I plan to also include other Python methods rooted from functional programming: lambda, filter(), map(). I personally do not think it is necessary for someone to intentionally change their thinking just because they are using a different language. It is not necessary to force ourselves to code with unfamiliar features unless there is a good reason, for example when performance is really a lot better and important using a new feature, but in all cases, it is good to know what they mean when reading others’ codes. What is the most important is to keep our productivity high. So my goal here is to give quick explanation and examples so that we can understand when we see some Python codes written with these functions.
There is another reason I am saying this: There were talks about removing reduce(), filter(), and map() in Python 3 in the old days, but these were still very popular so eventually they stayed. As you can see even the Python community had debates about things.
An example of reduce()
OK. Now coming back to reduce(). A quick search on Google you can find a post from RealPython, which is a pretty good starting point. RealPython says:
Python’s
reduce()
operates on any iterable—not just lists—and performs the following steps:1. Apply a function (or callable) to the first two items in an iterable and generate a partial result.
2. Use that partial result, together with the third item in the iterable, to generate another partial result.
3. Repeat the process until the iterable is exhausted and then return a single cumulative value.
RealPython
This is a great explanation, but I felt it is still a bit ambiguous when I was first reading it and I had to finish the entire post to be sure what I am learning. I like to understand things by my own real examples. So here is one: I want to calculate the GCD of an array of integers. I put these integers in a list:
my_list = [10, 15, 20, 25]
The algorithm to calculate the GCD can be explained this way: I take the first 2 integers 10 and 15 in the array, calculate the GCD of them (The answer is 5).
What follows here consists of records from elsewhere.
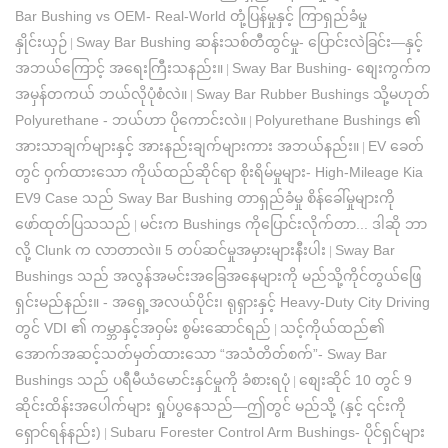
Bar Bushing vs OEM- Real-World တုံ့ပြန်မှုနှင့် ကြာရှည်ခံမှု
နှိုင်းယှဉ်
Sway Bar Bushing ဆန်းသစ်တီထွင်မှု- ပြောင်းလဲခြင်း—နှင့်
|
အဘယ်ကြောင့် အရေးကြီးသနည်း။
Sway Bar Bushing- စျေးကွက်က
|
အမှန်တကယ် ဘယ်လိုပုံစံလဲ။
Sway Bar Rubber Bushings သို့မဟုတ်
|
Polyurethane - ဘယ်ဟာ ပိုကောင်းလဲ။
Polyurethane Bushings ၏
|
အားသာချက်များနှင့် အားနည်းချက်များကား အဘယ်နည်း။
EV ခေတ်
|
တွင် ဝှက်ထားသော ကိုယ်ထည်ဆိုင်ရာ စိုးရိမ်မှုများ- High-Mileage Kia
EV9 Case သည် Sway Bar Bushing တာရှည်ခံမှု စိန်ခေါ်မှုများကို
ဖော်ထုတ်ပြသသည်
မင်းက Bushings ကိုပြောင်းလိုက်တာ... ဒါဆို ဘာ
|
လို့ Clunk က လာတာလဲ။ 5 တပ်ဆင်မှုအမှားများနီးပါး
Sway Bar
|
Bushings သည် အလွန်အမင်းအခြေအနေများကို မည်သို့ကိုင်တွယ်ဖြေ
ရှင်းမည်နည်း။ - အရှေ့အလယ်ပိုင်း၊ ရုရှားနှင့် Heavy-Duty City Driving
တွင် VDI ၏ ကမ္ဘာနှင့်အဝှမ်း စွမ်းဆောင်ရည်
သင့်ကိုယ်ထည်၏
|
အောက်အဆင့်သတ်မှတ်ထားသော “အသံတိတ်စက်”- Sway Bar
Bushings သည် ပရီမီယံမောင်းနှင်မှုကို ခံစားရပုံ
စျေးဆိုင် 10 တွင် 9
|
ဆိုင်းထိန်းအပေါက်များ ရှုပ်ပွနေသည်—ဤတွင် မည်သို့ (နှင့် ၎င်းကို
ရှောင်ရန်နည်း)
Subaru Forester Control Arm Bushings- ပိုင်ရှင်များ
|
We then repeat the process of calculating GCD of the previous answer (5) with the next integer of the array (20), and then again the previous answer (5) and the next integer of the array (25)…until at this point we have exhausted the array. We will finally return the GCD of the entire array.
Now going back to the explanation I quoted above, with reduce we can:
- Apply the function (GCD) to the first two items (10, 15) in the iterable (my list) and generate partial result.
- Use the partial result, together with the third item (20) to generate another partial result.
- Repeat the process until the iterable (the list) is exhausted and return the single value.
As you can see, the key is to identify “function” and the “iterable” here. So the entire algorithm can be easily written in one line:
reduce(math.gcd, my_list)
I am using math.gcd here. Of course, we can use reduce with any user-defined function as well.
Using reduce() with initializer
There is another way to use reduce. If we look into the definition of reduce, we see there is the third, optional argument called initializer. If the initializer is provided, what reduce will do is:
- Use initializer as the initial partial result
- Apply the function to partial result and the next element. This will start from the first element.
One example is if we want to add a list of number to a known base number.
base_number = 1000
my_list = [1, 2, 3, 4]
total = reduce(sum, my_list, base_number)
In this example, reduce will execute 1000 + 1, then 1001 + 2, then 1003 + 3, and then 1006 + 4, and finally return 1010.